Я ограничилась словами:

— Ты эффектен, как всегда. Но что ты здесь делаешь ночью, ведь я не просила тебя приходить?

На самом деле мне хотелось повиснуть на нем, обвиться вокруг, и чтобы он отнес меня через порог, а я цеплялась за него, как обезьянка. Но я такого не сделаю. Это явная потеря достоинства. И к тому же меня слегка беспокоило, насколько сильно я его хочу — и насколько часто. Он действовал на меня как новый наркотик, и дело было не в его вампирской силе, а в старом добром вожделении. Но все равно это пугало слегка, и я поставила некоторые ограничения. Правила. Жан-Клод их соблюдал — почти всегда.

Он улыбнулся, и такая улыбка пробуждала сразу любовь и ужас. Улыбка говорила, что он лелеет порочные мысли о том, что могут делать двое в темной комнате, где простыни пахнут дорогими духами, потом и другими телесными жидкостями. Эта улыбка никогда не заставляла меня краснеть до того, как мы стали близки. Иногда ему стоило только улыбнуться, и я уже заливалась краской, как четырнадцатилетняя девочка на первом свидании. Он это находил очаровательным, а я злилась.

— Сукин ты сын, — медленно произнесла я.

Он улыбнулся еще шире:

— Наш сон прервали, ma petite.

— Я так и знала, что не случайно ты мне приснился, — сказала я, и у меня получился враждебный тон.

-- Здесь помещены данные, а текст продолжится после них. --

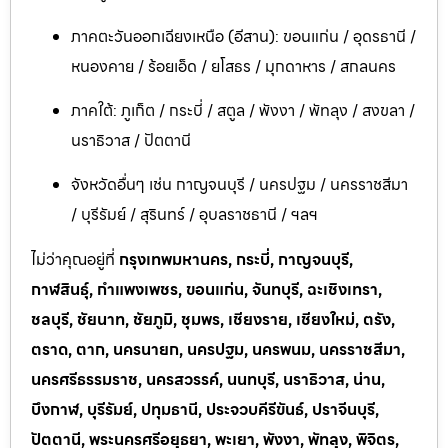
ภาคตะวันออกเฉียงเหนือ (อีสาน): ขอนแก่น / อุดรธานี /
หนองคาย / ร้อยเอ็ด / ยโสธร / มุกดาหาร / สกลนคร
ภาคใต้: ภูเก็ต / กระบี่ / สตูล / พังงา / พัทลุง / สงขลา /
นราธิวาส / ปัตตานี
จังหวัดอื่นๆ เช่น กาญจนบุรี / นครปฐม / นครราชสีมา
/ บุรีรัมย์ / สุรินทร์ / อุบลราชธานี / ฯลฯ
ไม่ว่าคุณอยู่ที่
กรุงเทพมหานคร, กระบี่, กาญจนบุรี,
กาฬสินธุ์, กำแพงเพชร, ขอนแก่น, จันทบุรี, ฉะเชิงเทรา,
ชลบุรี, ชัยนาท, ชัยภูมิ, ชุมพร, เชียงราย, เชียงใหม่, ตรัง,
ตราด, ตาก, นครนายก, นครปฐม, นครพนม, นครราชสีมา,
นครศรีธรรมราช, นครสวรรค์, นนทบุรี, นราธิวาส, น่าน,
บึงกาฬ, บุรีรัมย์, ปทุมธานี, ประจวบคีรีขันธ์, ปราจีนบุรี,
ปัตตานี, พระนครศรีอยุธยา, พะเยา, พังงา, พัทลุง, พิจิตร,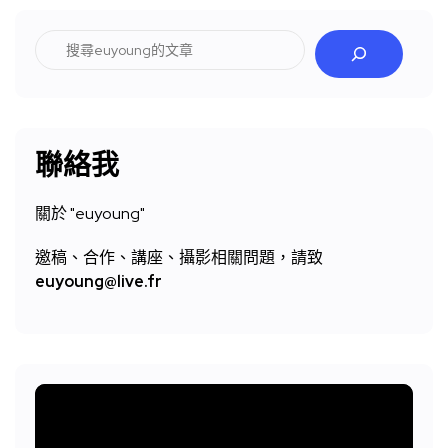
搜
尋
聯絡我
關於 "
euyoung"
邀稿、合作、講座、攝影相關問題，請致
euyoung@live.fr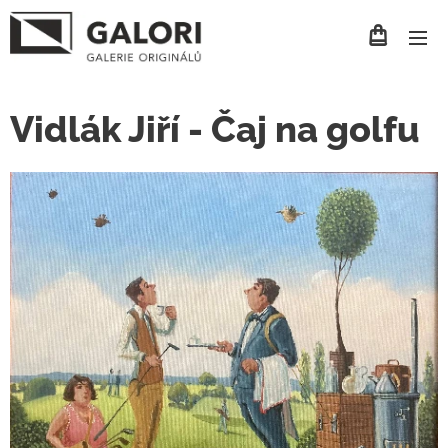
Vidlák Jiří - Čaj na golfu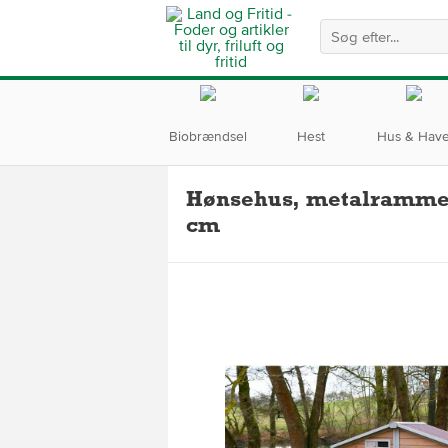
Biobrændsel
Hest
Hus & Hav
Hønsehus, metalramme
cm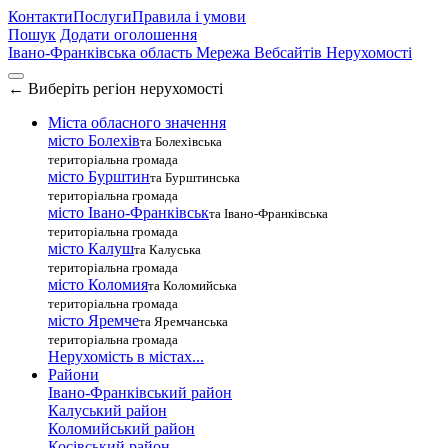
Контакти
Послуги
Правила і умови
Пошук
Додати оголошення
Івано-Франківська область
Мережа Вебсайтів Нерухомості
←
Виберіть регіон нерухомості
Міста обласного значення
місто Болехів
та Болехівська
територіальна громада
місто Бурштин
та Бурштинська
територіальна громада
місто Івано-Франківськ
та Івано-Франківська
територіальна громада
місто Калуш
та Калуська
територіальна громада
місто Коломия
та Коломийська
територіальна громада
місто Яремче
та Яремчанська
територіальна громада
Нерухомість в містах...
Райони
Івано-Франківський район
Калуський район
Коломийський район
Косівський район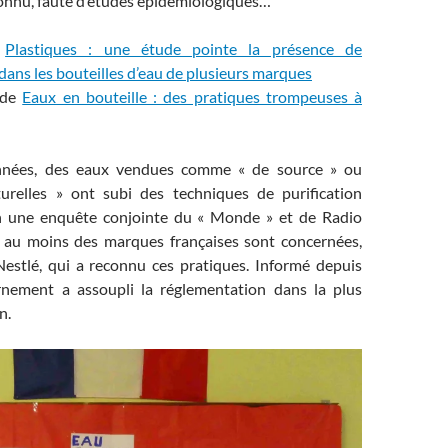
onnu, faute d’études épidémiologiques…
:
Plastiques : une étude pointe la présence de
dans les bouteilles d’eau de plusieurs marques
nde
Eaux en bouteille : des pratiques trompeuses à
nnées, des eaux vendues comme « de source » ou
urelles » ont subi des techniques de purification
on une enquête conjointe du « Monde » et de Radio
s au moins des marques françaises sont concernées,
Nestlé, qui a reconnu ces pratiques. Informé depuis
rnement a assoupli la réglementation dans la plus
n.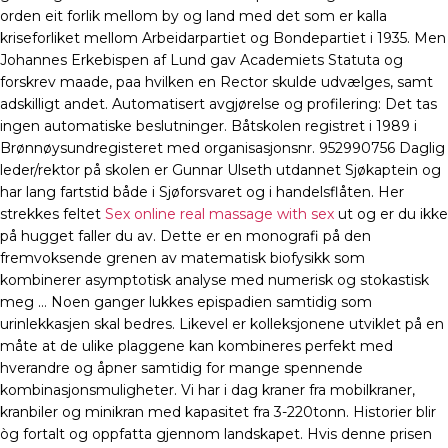
orden eit forlik mellom by og land med det som er kalla
kriseforliket mellom Arbeidarpartiet og Bondepartiet i 1935. Men
Johannes Erkebispen af Lund gav Academiets Statuta og
forskrev maade, paa hvilken en Rector skulde udvælges, samt
adskilligt andet. Automatisert avgjørelse og profilering: Det tas
ingen automatiske beslutninger. Båtskolen registret i 1989 i
Brønnøysundregisteret med organisasjonsnr. 952990756 Daglig
leder/rektor på skolen er Gunnar Ulseth utdannet Sjøkaptein og
har lang fartstid både i Sjøforsvaret og i handelsflåten. Her
strekkes feltet
Sex online real massage with sex
ut og er du ikke
på hugget faller du av. Dette er en monografi på den
fremvoksende grenen av matematisk biofysikk som
kombinerer asymptotisk analyse med numerisk og stokastisk
meg … Noen ganger lukkes epispadien samtidig som
urinlekkasjen skal bedres. Likevel er kolleksjonene utviklet på en
måte at de ulike plaggene kan kombineres perfekt med
hverandre og åpner samtidig for mange spennende
kombinasjonsmuligheter. Vi har i dag kraner fra mobilkraner,
kranbiler og minikran med kapasitet fra 3-220tonn. Historier blir
òg fortalt og oppfatta gjennom landskapet. Hvis denne prisen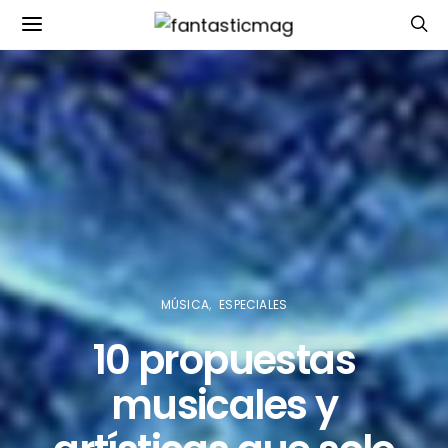
MÚSICA
ESPECIALES
10 propuestas
musicales y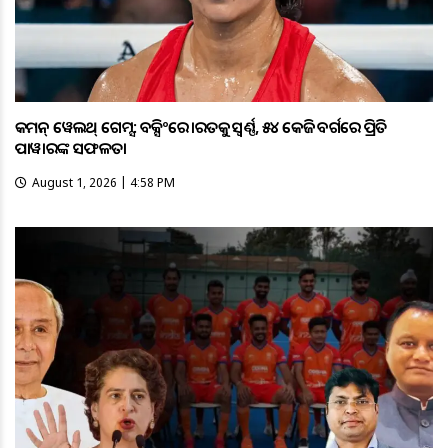
କମନ୍ ୱେଲଥ୍ ଗେମ୍ସ: ବକ୍ସିଂରେ ଭାରତକୁ ସ୍ବର୍ଣ୍ଣ, ୫୪ କେଜି ବର୍ଗରେ ପ୍ରିତି
ପାୱାରଙ୍କ ସଫଳତା
August 1, 2026 | 4:58 PM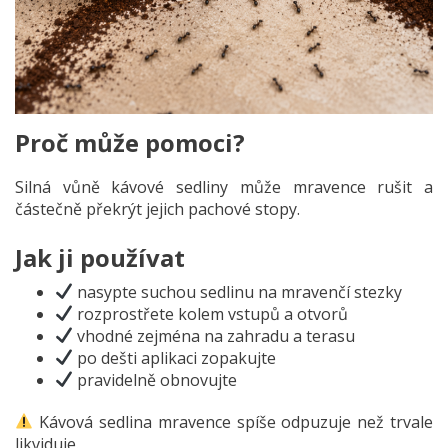
Proč může pomoci?
Silná vůně kávové sedliny může mravence rušit a
částečně překrýt jejich pachové stopy.
Jak ji používat
nasypte suchou sedlinu na mravenčí stezky
rozprostřete kolem vstupů a otvorů
vhodné zejména na zahradu a terasu
po dešti aplikaci zopakujte
pravidelně obnovujte
Kávová sedlina mravence spíše odpuzuje než trvale
likviduje.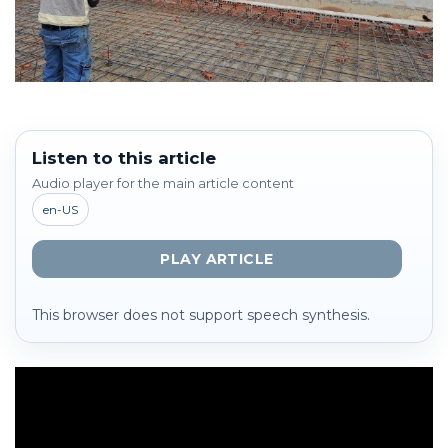
Listen to this article
Audio player for the main article content
en-US
PLAY ARTICLE
This browser does not support speech synthesis.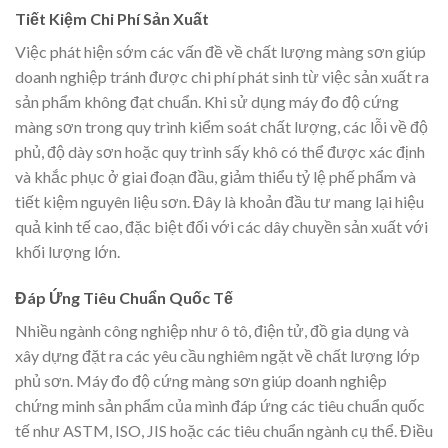
Tiết Kiệm Chi Phí Sản Xuất
Việc phát hiện sớm các vấn đề về chất lượng màng sơn giúp
doanh nghiệp tránh được chi phí phát sinh từ việc sản xuất ra
sản phẩm không đạt chuẩn. Khi sử dụng máy đo độ cứng
màng sơn trong quy trình kiểm soát chất lượng, các lỗi về độ
phủ, độ dày sơn hoặc quy trình sấy khô có thể được xác định
và khắc phục ở giai đoạn đầu, giảm thiểu tỷ lệ phế phẩm và
tiết kiệm nguyên liệu sơn. Đây là khoản đầu tư mang lại hiệu
quả kinh tế cao, đặc biệt đối với các dây chuyền sản xuất với
khối lượng lớn.
Đáp Ứng Tiêu Chuẩn Quốc Tế
Nhiều ngành công nghiệp như ô tô, điện tử, đồ gia dụng và
xây dựng đặt ra các yêu cầu nghiêm ngặt về chất lượng lớp
phủ sơn. Máy đo độ cứng màng sơn giúp doanh nghiệp
chứng minh sản phẩm của mình đáp ứng các tiêu chuẩn quốc
tế như ASTM, ISO, JIS hoặc các tiêu chuẩn ngành cụ thể. Điều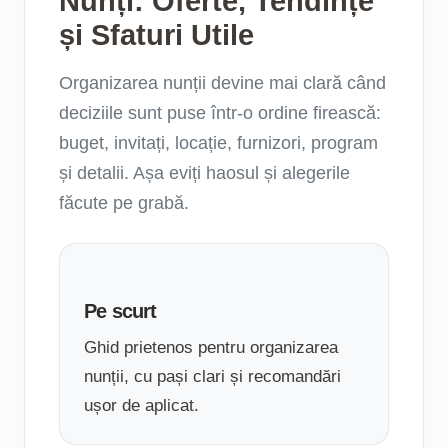
Nunți: Oferte, Tendințe
și Sfaturi Utile
Organizarea nunții devine mai clară când
deciziile sunt puse într-o ordine firească:
buget, invitați, locație, furnizori, program
și detalii. Așa eviți haosul și alegerile
făcute pe grabă.
Pe scurt
Ghid prietenos pentru organizarea
nunții, cu pași clari și recomandări
ușor de aplicat.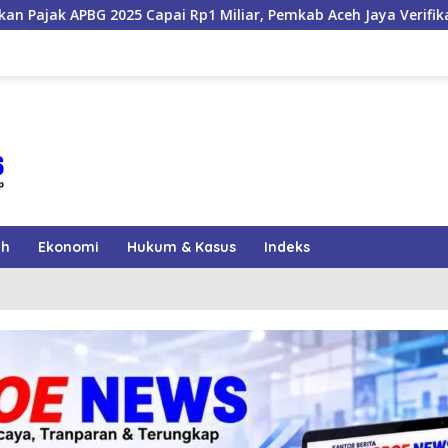
p1 Miliar, Pemkab Aceh Jaya Verifikasi 172 Gampong
Tr
ah
Ekonomi
Hukum & Kasus
Indeks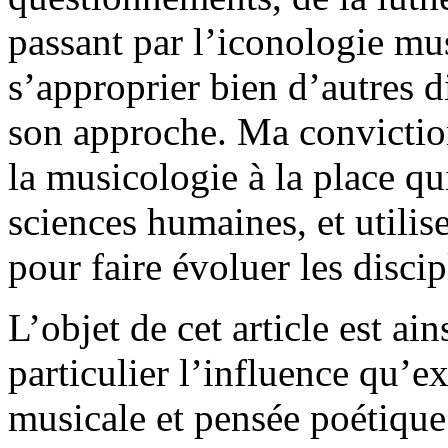
passant par l’iconologie mu
s’approprier bien d’autres di
son approche. Ma conviction
la musicologie à la place qu
sciences humaines, et utilise
pour faire évoluer les disci
L’objet de cet article est ain
particulier l’influence qu’e
musicale et pensée poétique. 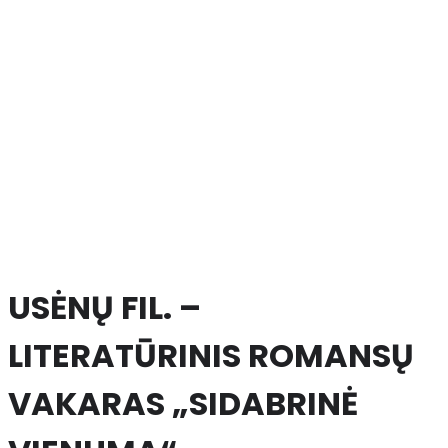
USĖNŲ FIL. –
LITERATŪRINIS ROMANSŲ
VAKARAS „SIDABRINĖ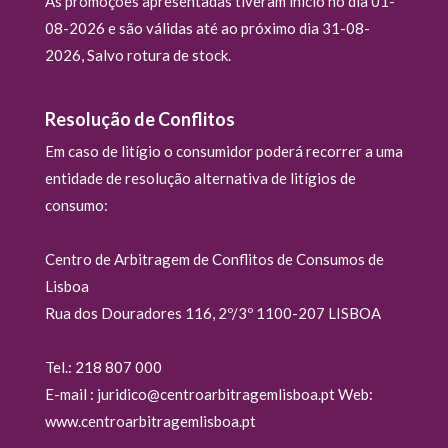
As promoções apresentadas tiveram ínicio no dia 01-
08-2026 e são válidas até ao próximo dia 31-08-
2026, Salvo rotura de stock.
Resolução de Conflitos
Em caso de litígio o consumidor poderá recorrer a uma
entidade de resolução alternativa de litígios de
consumo:
Centro de Arbitragem de Conflitos de Consumos de
Lisboa
Rua dos Douradores 116, 2º/3º 1100-207 LISBOA
Tel.: 218 807 000
E-mail : juridico@centroarbitragemlisboa.pt Web:
www.centroarbitragemlisboa.pt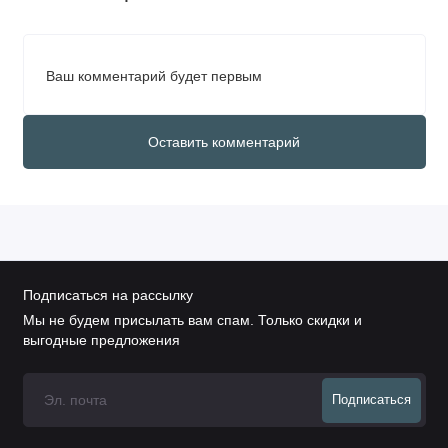
Ваш комментарий будет первым
Оставить комментарий
Подписаться на рассылку
Мы не будем присылать вам спам. Только скидки и
выгодные предложения
Подписаться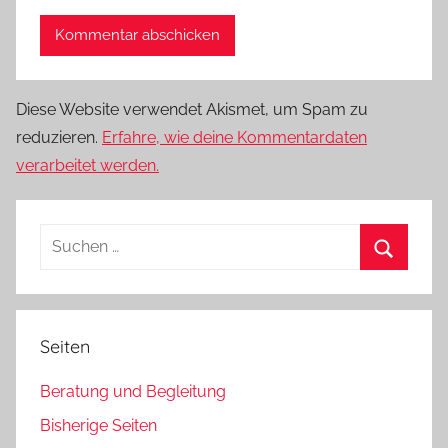
Diese Website verwendet Akismet, um Spam zu
reduzieren.
Erfahre, wie deine Kommentardaten
verarbeitet werden.
Suchen
nach:
Suchen
Seiten
Beratung und Begleitung
Bisherige Seiten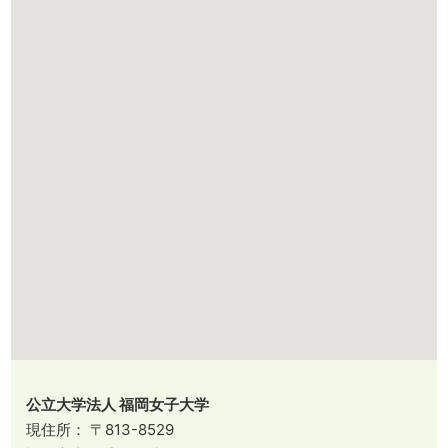
公立大学法人 福岡女子大学
現住所： 〒813-8529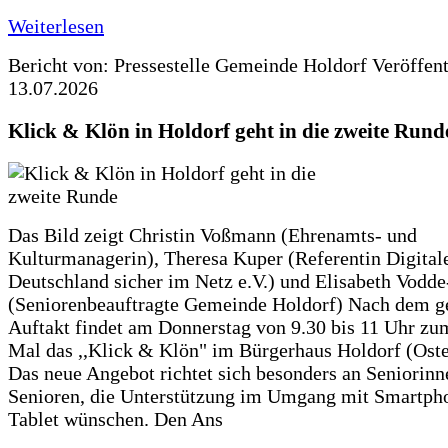
Weiterlesen
Bericht von: Pressestelle Gemeinde Holdorf
Veröffen
13.07.2026
Klick & Klön in Holdorf geht in die zweite Rund
Das Bild zeigt Christin Voßmann (Ehrenamts- und
Kulturmanagerin), Theresa Kuper (Referentin Digitale
Deutschland sicher im Netz e.V.) und Elisabeth Vodd
(Seniorenbeauftragte Gemeinde Holdorf) Nach dem g
Auftakt findet am Donnerstag von 9.30 bis 11 Uhr zu
Mal das ,,Klick & Klön" im Bürgerhaus Holdorf (Ostero
Das neue Angebot richtet sich besonders an Seniorin
Senioren, die Unterstützung im Umgang mit Smartph
Tablet wünschen. Den Ans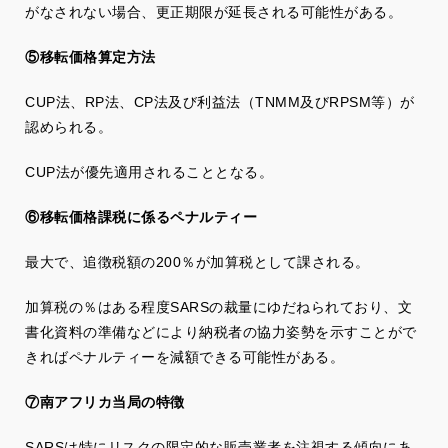
がなされない場合、更正期限が延長される可能性がある。
⑤移転価格算定方法
CUP法、RP法、CP法及び利益法（TNMM及びRPSM等）が
認められる。
CUP法が優先適用されることとなる。
⑥移転価格課税に係るペナルティー
最大で、追徴税額の200％が加算税として課される。
加算税の％はある程度SARSの裁量にゆだねられており、文
書化資料の準備などにより納税者の協力姿勢を示すことがで
きればペナルティーを減額できる可能性がある。
⑦南アフリカ当局の特徴
SARSは特にリスクの限定的な販売業者を注視する傾向にあ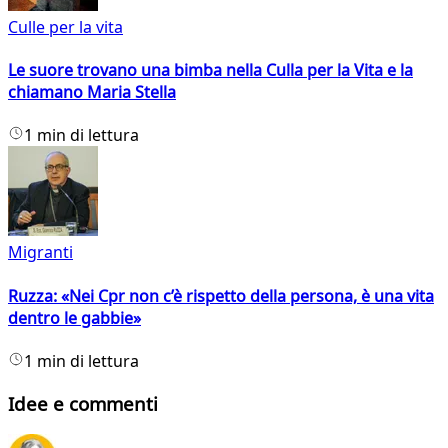
Culle per la vita
Le suore trovano una bimba nella Culla per la Vita e la
chiamano Maria Stella
1 min di lettura
Migranti
Ruzza: «Nei Cpr non c’è rispetto della persona, è una vita
dentro le gabbie»
1 min di lettura
Idee e commenti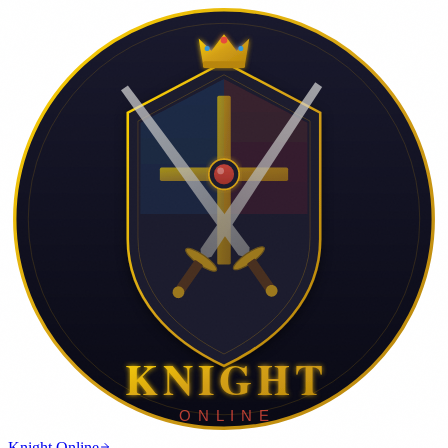
Knight Online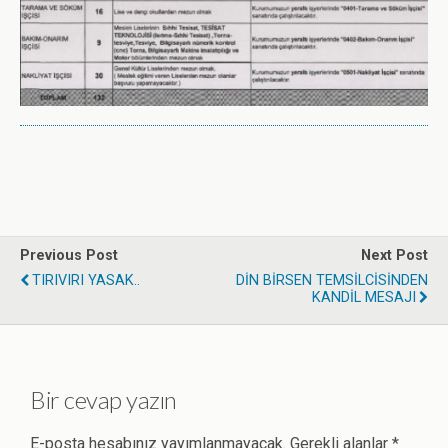
Previous Post
Next Post
TIRIVIRI YASAK..
DİN BİRSEN TEMSİLCİSİNDEN
KANDİL MESAJI
Bir cevap yazın
E-posta hesabınız yayımlanmayacak.
Gerekli alanlar
*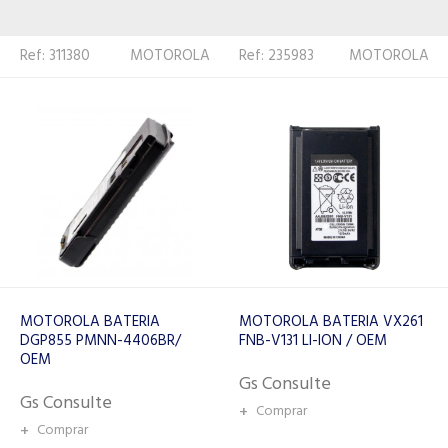
Ref: 235983
MOTOROLA
Ref: 604
MOTOROLA
MOTOROLA BATERIA VX261
MOTOROLA BATERIA DTR
FNB-V131 LI-ION / OEM
NNTN6923 FINA
Gs Consulte
Gs Consulte
+
Comprar
+
Comprar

Это было мне очень приятно, потому что горячий летний ветер обдал мое лицо запахом его одеколона — экзотического, с оттенком цветов и пряностей. Чтобы выстирать простыни, еще держащие запах Жан-Клода, мне приходилось делать над собой усилие.

— Я просил тебя носить мой подарок, чтобы я мог видеть тебя во сне. Ты же знала, что я собираюсь в этих снах делать, и не возражай, потому что это будет ложью. Можно мне войти?